# Work required:
The response should consist of the records, reproduced exactly.

# Exercise data:

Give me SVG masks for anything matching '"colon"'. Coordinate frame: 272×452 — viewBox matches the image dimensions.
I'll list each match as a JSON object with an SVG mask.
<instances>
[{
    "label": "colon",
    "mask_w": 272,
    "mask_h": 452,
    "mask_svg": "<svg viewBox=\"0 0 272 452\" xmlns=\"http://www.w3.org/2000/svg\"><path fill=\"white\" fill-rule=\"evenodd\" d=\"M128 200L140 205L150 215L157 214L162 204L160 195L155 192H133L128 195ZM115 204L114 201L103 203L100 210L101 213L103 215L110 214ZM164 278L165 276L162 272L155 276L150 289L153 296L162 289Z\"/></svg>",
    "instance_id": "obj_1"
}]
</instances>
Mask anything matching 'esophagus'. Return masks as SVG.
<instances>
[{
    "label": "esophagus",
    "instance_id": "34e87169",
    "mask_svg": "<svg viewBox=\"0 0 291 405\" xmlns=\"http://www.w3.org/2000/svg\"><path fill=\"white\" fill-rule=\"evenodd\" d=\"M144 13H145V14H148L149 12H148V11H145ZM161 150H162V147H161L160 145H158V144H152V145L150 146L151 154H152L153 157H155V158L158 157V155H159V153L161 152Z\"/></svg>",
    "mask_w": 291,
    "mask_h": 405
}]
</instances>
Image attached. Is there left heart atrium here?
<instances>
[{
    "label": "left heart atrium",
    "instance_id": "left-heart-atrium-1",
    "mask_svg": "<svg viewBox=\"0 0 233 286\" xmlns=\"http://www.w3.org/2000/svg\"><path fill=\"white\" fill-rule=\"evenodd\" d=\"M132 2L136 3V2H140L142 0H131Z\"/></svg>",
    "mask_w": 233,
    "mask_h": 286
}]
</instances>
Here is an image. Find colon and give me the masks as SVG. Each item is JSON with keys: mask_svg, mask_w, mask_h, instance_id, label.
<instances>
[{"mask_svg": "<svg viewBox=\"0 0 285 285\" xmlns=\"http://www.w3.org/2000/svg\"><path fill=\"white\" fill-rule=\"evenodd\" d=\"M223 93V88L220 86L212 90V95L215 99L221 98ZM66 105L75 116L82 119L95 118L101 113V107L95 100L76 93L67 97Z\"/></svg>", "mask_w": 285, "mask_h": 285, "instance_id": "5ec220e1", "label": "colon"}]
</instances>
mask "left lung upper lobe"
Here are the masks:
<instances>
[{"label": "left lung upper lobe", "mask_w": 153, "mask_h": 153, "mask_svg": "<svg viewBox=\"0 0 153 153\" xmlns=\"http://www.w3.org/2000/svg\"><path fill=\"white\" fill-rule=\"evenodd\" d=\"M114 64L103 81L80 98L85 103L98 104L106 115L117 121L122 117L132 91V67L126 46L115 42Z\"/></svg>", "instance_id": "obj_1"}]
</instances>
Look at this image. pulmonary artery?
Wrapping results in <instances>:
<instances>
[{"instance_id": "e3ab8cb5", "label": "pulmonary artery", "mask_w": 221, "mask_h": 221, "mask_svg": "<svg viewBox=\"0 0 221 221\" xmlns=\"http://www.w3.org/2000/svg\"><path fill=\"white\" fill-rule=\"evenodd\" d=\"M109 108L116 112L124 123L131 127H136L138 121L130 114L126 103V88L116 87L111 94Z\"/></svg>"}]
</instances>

# Expected output:
Give me SVG masks for anything matching '"colon"'. Coordinate frame: 272×452 — viewBox matches the image dimensions.
I'll list each match as a JSON object with an SVG mask.
<instances>
[{
    "label": "colon",
    "mask_w": 272,
    "mask_h": 452,
    "mask_svg": "<svg viewBox=\"0 0 272 452\" xmlns=\"http://www.w3.org/2000/svg\"><path fill=\"white\" fill-rule=\"evenodd\" d=\"M128 200L140 205L150 215L157 214L162 204L160 195L155 192H133L128 195ZM115 204L114 201L103 203L100 210L101 213L103 215L110 214ZM164 278L165 276L162 272L155 276L150 289L153 296L162 289Z\"/></svg>",
    "instance_id": "obj_1"
}]
</instances>
Mask anything matching 'esophagus'. Return masks as SVG.
<instances>
[{
    "label": "esophagus",
    "instance_id": "34e87169",
    "mask_svg": "<svg viewBox=\"0 0 291 405\" xmlns=\"http://www.w3.org/2000/svg\"><path fill=\"white\" fill-rule=\"evenodd\" d=\"M144 13H145V14H148L149 12H148V11H145ZM161 150H162V147H161L160 145H158V144H152V145L150 146L151 154H152L153 157H155V158L158 157V155H159V153L161 152Z\"/></svg>",
    "mask_w": 291,
    "mask_h": 405
}]
</instances>
Image attached. Is there left heart atrium here?
<instances>
[{
    "label": "left heart atrium",
    "instance_id": "left-heart-atrium-1",
    "mask_svg": "<svg viewBox=\"0 0 233 286\" xmlns=\"http://www.w3.org/2000/svg\"><path fill=\"white\" fill-rule=\"evenodd\" d=\"M132 2L136 3V2H140L142 0H131Z\"/></svg>",
    "mask_w": 233,
    "mask_h": 286
}]
</instances>
Here is an image. Find colon and give me the masks as SVG. Each item is JSON with keys: mask_svg, mask_w, mask_h, instance_id, label.
<instances>
[{"mask_svg": "<svg viewBox=\"0 0 285 285\" xmlns=\"http://www.w3.org/2000/svg\"><path fill=\"white\" fill-rule=\"evenodd\" d=\"M223 93V88L220 86L212 90V95L215 99L221 98ZM66 105L75 116L82 119L95 118L101 113V107L95 100L76 93L67 97Z\"/></svg>", "mask_w": 285, "mask_h": 285, "instance_id": "5ec220e1", "label": "colon"}]
</instances>
mask "left lung upper lobe"
Here are the masks:
<instances>
[{"label": "left lung upper lobe", "mask_w": 153, "mask_h": 153, "mask_svg": "<svg viewBox=\"0 0 153 153\" xmlns=\"http://www.w3.org/2000/svg\"><path fill=\"white\" fill-rule=\"evenodd\" d=\"M114 64L103 81L80 98L85 103L98 104L106 115L117 121L122 117L132 91V67L126 46L115 42Z\"/></svg>", "instance_id": "obj_1"}]
</instances>
Look at this image. pulmonary artery?
Wrapping results in <instances>:
<instances>
[{"instance_id": "e3ab8cb5", "label": "pulmonary artery", "mask_w": 221, "mask_h": 221, "mask_svg": "<svg viewBox=\"0 0 221 221\" xmlns=\"http://www.w3.org/2000/svg\"><path fill=\"white\" fill-rule=\"evenodd\" d=\"M109 108L116 112L124 123L131 127H136L138 121L130 114L126 103V88L116 87L111 94Z\"/></svg>"}]
</instances>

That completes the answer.